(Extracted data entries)
-*-

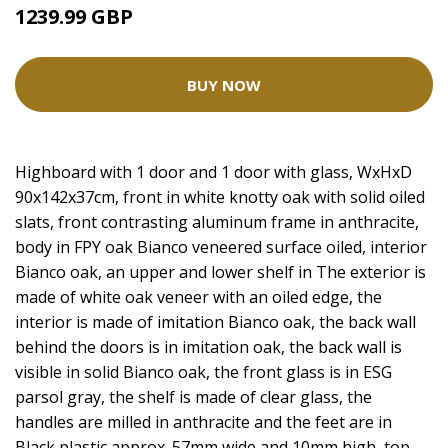
1239.99 GBP
BUY NOW
Highboard with 1 door and 1 door with glass, WxHxD
90x142x37cm, front in white knotty oak with solid oiled
slats, front contrasting aluminum frame in anthracite,
body in FPY oak Bianco veneered surface oiled, interior
Bianco oak, an upper and lower shelf in The exterior is
made of white oak veneer with an oiled edge, the
interior is made of imitation Bianco oak, the back wall
behind the doors is in imitation oak, the back wall is
visible in solid Bianco oak, the front glass is in ESG
parsol gray, the shelf is made of clear glass, the
handles are milled in anthracite and the feet are in
Black plastic approx. 57mm wide and 10mm high, top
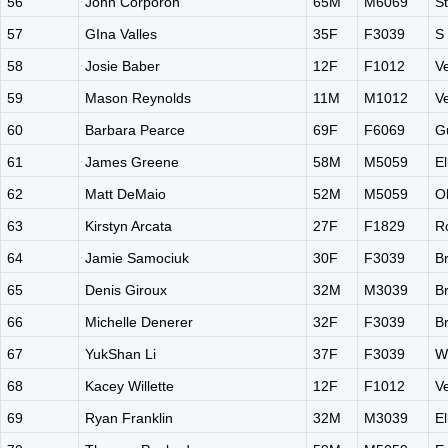
56
John Corporon
65M
M6069
S
57
GIna Valles
35F
F3039
S
58
Josie Baber
12F
F1012
V
59
Mason Reynolds
11M
M1012
V
60
Barbara Pearce
69F
F6069
G
61
James Greene
58M
M5059
El
62
Matt DeMaio
52M
M5059
O
63
Kirstyn Arcata
27F
F1829
Ro
64
Jamie Samociuk
30F
F3039
B
65
Denis Giroux
32M
M3039
B
66
Michelle Denerer
32F
F3039
B
67
YukShan Li
37F
F3039
W
68
Kacey Willette
12F
F1012
V
69
Ryan Franklin
32M
M3039
El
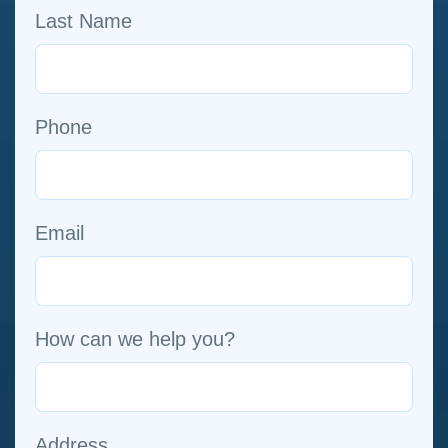
Last Name
Phone
Email
How can we help you?
Address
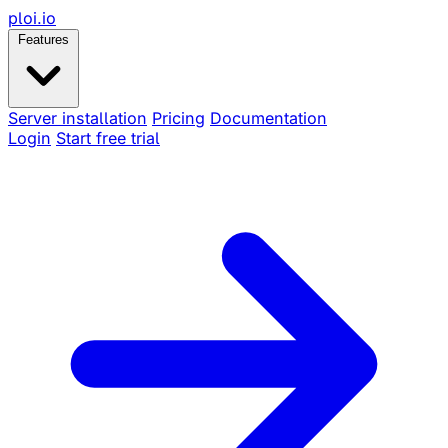
ploi
.io
Features
Server installation
Pricing
Documentation
Login
Start free trial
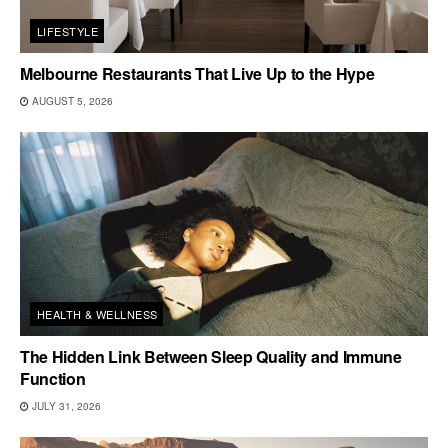
LIFESTYLE
Melbourne Restaurants That Live Up to the Hype
AUGUST 5, 2026
HEALTH & WELLNESS
The Hidden Link Between Sleep Quality and Immune
Function
JULY 31, 2026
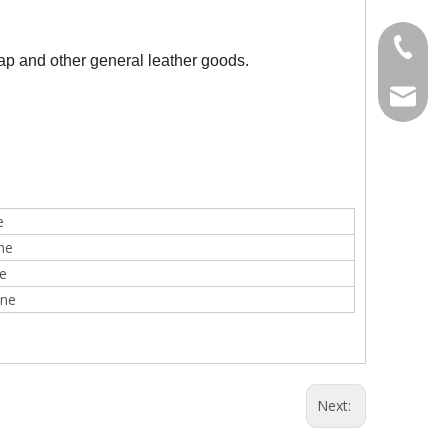
Tel
cap and other general leather goods.
Line10
E-mail
e
ne
e
ine
Next:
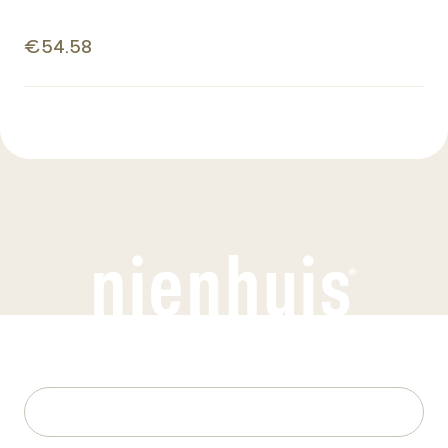
€54.58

-*-

◆ Prompt ◆
Hand back the data above exactly, with no images.

◆ Solution to the exercise ◆
1239.99 GBP
BUY NOW
Highboard with 1 door and 1 door with glass, WxHxD
90x142x37cm, front in white knotty oak with solid oiled
slats, front contrasting aluminum frame in anthracite,
body in FPY oak Bianco veneered surface oiled, interior
Bianco oak, an upper and lower shelf in The exterior is
made of white oak veneer with an oiled edge, the
interior is made of imitation Bianco oak, the back wall
behind the doors is in imitation oak, the back wall is
visible in solid Bianco oak, the front glass is in ESG
parsol gray, the shelf is made of clear glass, the
handles are milled in anthracite and the feet are in
Black plastic approx. 57mm wide and 10mm high, top
56
John Corporon
65M
M6069
S
57
GIna Valles
35F
F3039
S
58
Josie Baber
12F
F1012
V
59
Mason Reynolds
11M
M1012
V
60
Barbara Pearce
69F
F6069
G
61
James Greene
58M
M5059
El
62
Matt DeMaio
52M
M5059
O
63
Kirstyn Arcata
27F
F1829
Ro
64
Jamie Samociuk
30F
F3039
B
65
Denis Giroux
32M
M3039
B
66
Michelle Denerer
32F
F3039
B
67
YukShan Li
37F
F3039
W
68
Kacey Willette
12F
F1012
V
69
Ryan Franklin
32M
M3039
El
Last Name
Phone
Email
How can we help you?
Address
ploi
.io
Features
Server installation
Pricing
Documentation
Login
Start free trial
LIFESTYLE
Melbourne Restaurants That Live Up to the Hype
AUGUST 5, 2026
HEALTH & WELLNESS
The Hidden Link Between Sleep Quality and Immune
Function
JULY 31, 2026
Tel
cap and other general leather goods.
Line10
E-mail
e
ne
e
ine
Next:
€54.58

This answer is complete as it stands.